Demons emerged from the rent, their armor bristling with spikes and jagged edges, all blackened and charred as if burned in the hottest fire. Their bodies smoked as they leapt from the gap onto the meadow floor, steam leaking from their visors and the chinks where their armor was fastened by stays. They were lean and misshapen beings, all bent and twisted like trees on a windswept ridge stripped bare and turned as hard as iron. They rode beasts that had no name and lent themselves to no description, things out of nightmare and horrific fantasy, creatures out of shadowy netherworlds.

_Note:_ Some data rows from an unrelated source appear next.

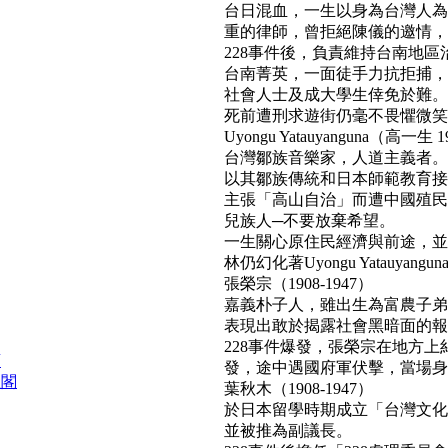
台日混血，一生以身為台灣人為
重的律師，曾拒絕陳儀的邀情，
228事件後，負責維持台南地區
台南菁英，一面徒手力抗拒捕，
社會人士及成大學生倖免於難。
死前遭刑求遊街仍毫不畏懼微笑面對民
Uyongu Yatauyanguna（高一生 1
台灣鄒族音樂家，人道主義者。
以其鄒族傳統和日本師範教育接
主張「高山自治」而遭中國殖民
兒族人─不要放棄希望。
一生關心原住民經濟與前途，並
林仍幻化著Uyongu Yatauyan
張榮宗（1908-1947）
嘉義朴子人，雖出生為富農子弟
表現出敢於揭露社會黑暗面的報
228事件爆發，張榮宗在地方
頭
發，途中遇國府軍伏擊，當場身亡。(b
組閣
葉秋木（1908-1947）
於日本留學時期成立「台灣文化
並被推為副議長。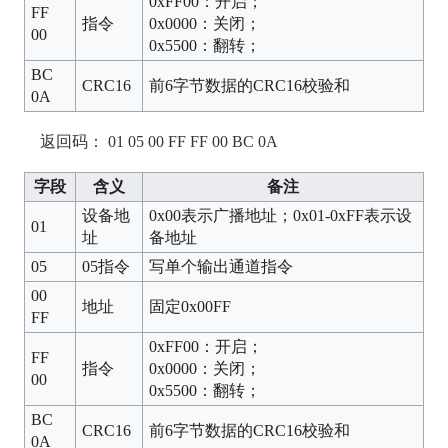
0xFF00：开启；
FF
指令
0x0000：关闭；
00
0x5500：翻转；
BC
CRC16
前6字节数据的CRC16校验和
0A
返回码： 01 05 00 FF FF 00 BC 0A
字段
含义
备注
设备地
0x00表示广播地址；0x01-0xFF表示设
01
址
备地址
05
05指令
写单个输出通道指令
00
地址
固定0x00FF
FF
0xFF00：开启；
FF
指令
0x0000：关闭；
00
0x5500：翻转；
BC
CRC16
前6字节数据的CRC16校验和
0A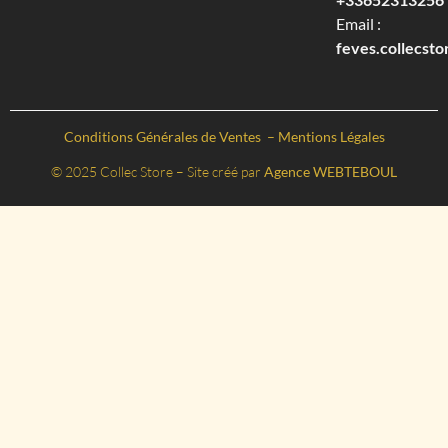
Email :
feves.collecst
Conditions Générales de Ventes
–
Mentions Légales
© 2025 Collec Store – Site créé par
Agence WEBTEBOUL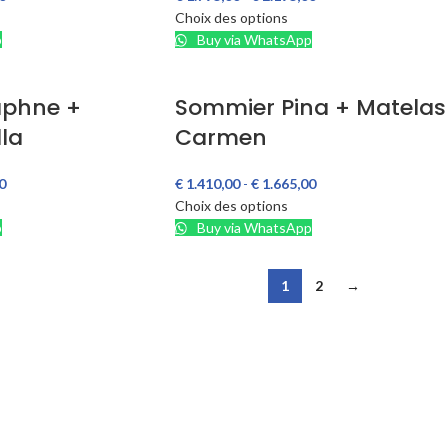
Choix des options
p
Buy via WhatsApp
phne +
Sommier Pina + Matelas
lla
Carmen
0
€
1.410,00
-
€
1.665,00
Choix des options
p
Buy via WhatsApp
1
2
→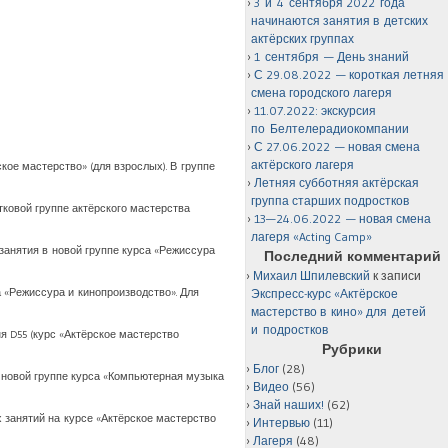
3 и 4 сентября 2022 года
начинаются занятия в детских
актёрских группах
1 сентября — День знаний
С 29.08.2022 — короткая летняя
смена городского лагеря
11.07.2022: экскурсия
по Белтелерадиокомпании
С 27.06.2022 — новая смена
актёрского лагеря
рское мастерство» (для взрослых). В группе
Летняя субботняя актёрская
группа старших подростков
стковой группе актёрского мастерства
13—24.06.2022 — новая смена
лагеря «Acting Camp»
я занятия в новой группе курса «Режиссура
Последний комментарий
Михаил Шпилевский
к записи
са «Режиссура и кинопроизводство». Для
Экспресс-курс «Актёрское
мастерство в кино» для детей
и подростков
ня D55 (курс «Актёрское мастерство
Рубрики
Блог
(28)
 в новой группе курса «Компьютерная музыка
Видео
(56)
Знай наших!
(62)
ых занятий на курсе «Актёрское мастерство
Интервью
(11)
Лагеря
(48)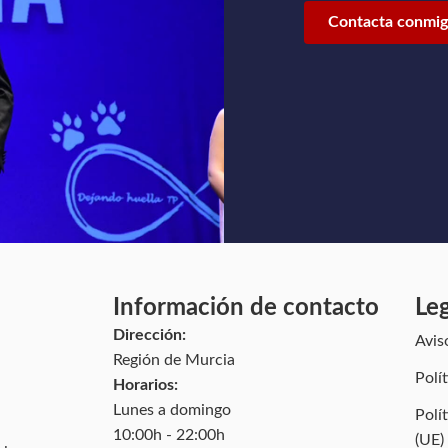
Contacta conmi
Información de contacto
Le
Dirección:
Avis
Región de Murcia
Polí
Horarios:
Lunes a domingo
Polí
10:00h - 22:00h
(UE)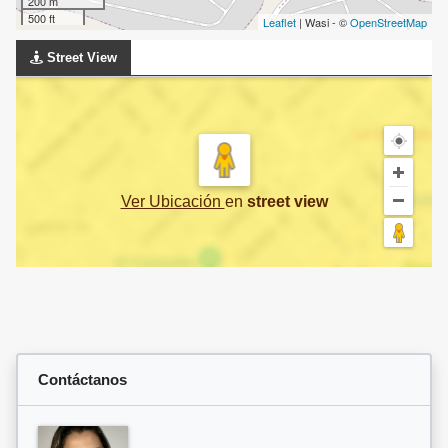
200 m
500 ft
Leaflet
| Wasi - ©
OpenStreetMap
Street View
Ver Ubicación
en
street view
Contáctanos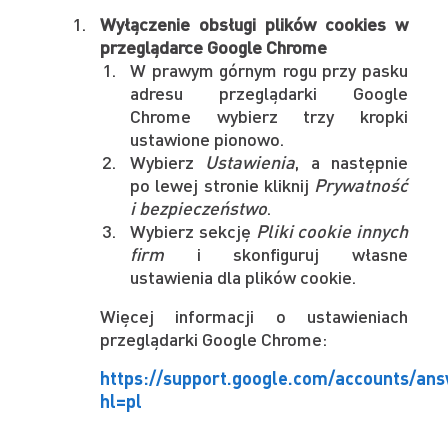
Wyłączenie obsługi plików cookies w
przeglądarce Google Chrome
W prawym górnym rogu przy pasku
adresu przeglądarki Google
Chrome wybierz trzy kropki
ustawione pionowo.
Wybierz
Ustawienia
, a następnie
po lewej stronie kliknij
Prywatność
i bezpieczeństwo
.
Wybierz sekcję
Pliki cookie innych
firm
i skonfiguruj własne
ustawienia dla plików cookie.
Więcej informacji o ustawieniach
przeglądarki Google Chrome:
https://support.google.com/accounts/an
hl=pl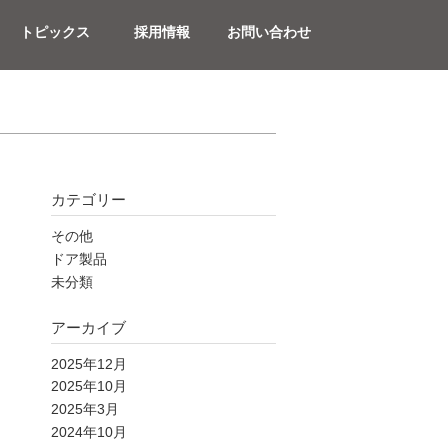
トピックス
採用情報
お問い合わせ
カテゴリー
その他
ドア製品
未分類
アーカイブ
2025年12月
2025年10月
2025年3月
2024年10月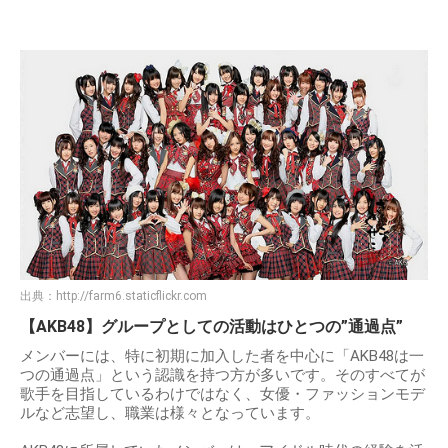
出典：
http://farm6.staticflickr.com
【AKB48】グループとしての活動はひとつの”通過点”
メンバーには、特に初期に加入した者を中心に「AKB48は一
つの通過点」という認識を持つ方が多いです。そのすべてが
歌手を目指しているわけではなく、女優・ファッションモデ
ルなど志望し、職業は様々となっています。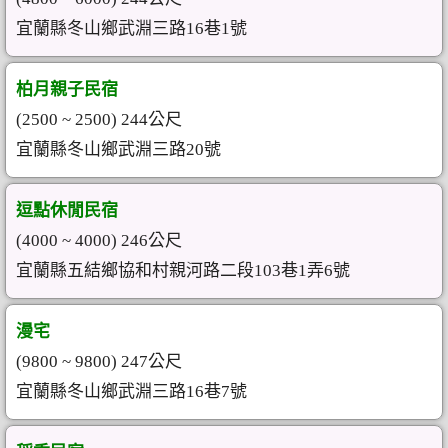
宜蘭縣冬山鄉武淵三路16巷1號
柏月親子民宿
(2500 ~ 2500) 244公尺
宜蘭縣冬山鄉武淵三路20號
逗點休閒民宿
(4000 ~ 4000) 246公尺
宜蘭縣五結鄉協和村親河路二段103巷1弄6號
漫宅
(9800 ~ 9800) 247公尺
宜蘭縣冬山鄉武淵三路16巷7號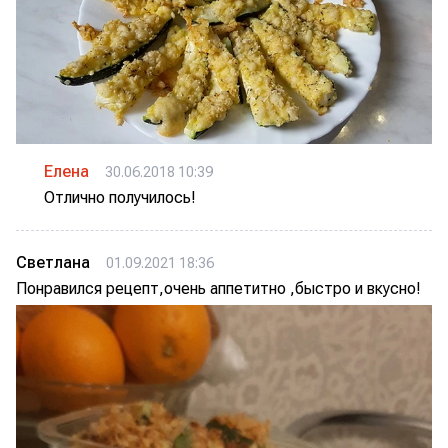
Елена
30.06.2018 10:39
Отлично получилось!
Светлана
01.09.2021 18:36
Понравился рецепт,очень аппетитно ,быстро и вкусно!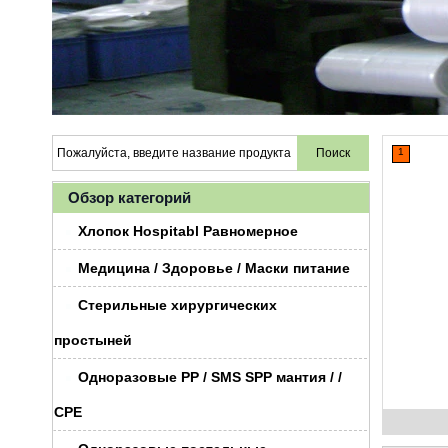
1
Обзор категорий
Хлопок Hospitabl Равномерное
Медицина / Здоровье / Маски питание
Стерильные хирургических
простыней
Одноразовые PP / SMS SPP мантия / /
CPE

Out from the darkest recesses of Abaddon they came, spreading right and left about the solitary figure of the black-cloaked stranger, sweeping from lake to bluff rise and filling up every inch of ground in between until they covered the far end of the meadow. The dawn’s blood hue settled over them so that they had the look of coals on which a bellows had been turned, the heat etched into the fissures and cracks of their black forms like fire burned into metal.
Questor Thews felt his heart move into his throat.
When the black-cloaked stranger turned to face him from across the lake, he knew that real trouble had arrived on his doorstep.
* * *
“You ate the bird? You ate him?”
Abernathy stared in disbelief at Fillip and Sot, who stood crestfallen before him, the satisfied smiles slowly melting from their faces.
“He deserved it,” Fillip mumbled defensively.
“Stupid bird,” Sot muttered.
“But you didn’t have to eat him!” Abernathy shouted, furious now. “Do you know what you’ve done? The bird was the only one who knew how to get us out of here! He was the only one who knew how to open the box! What are we supposed to do without him? We are trapped in this cave and the High Lord is trapped in the box and we cannot do anything about either!”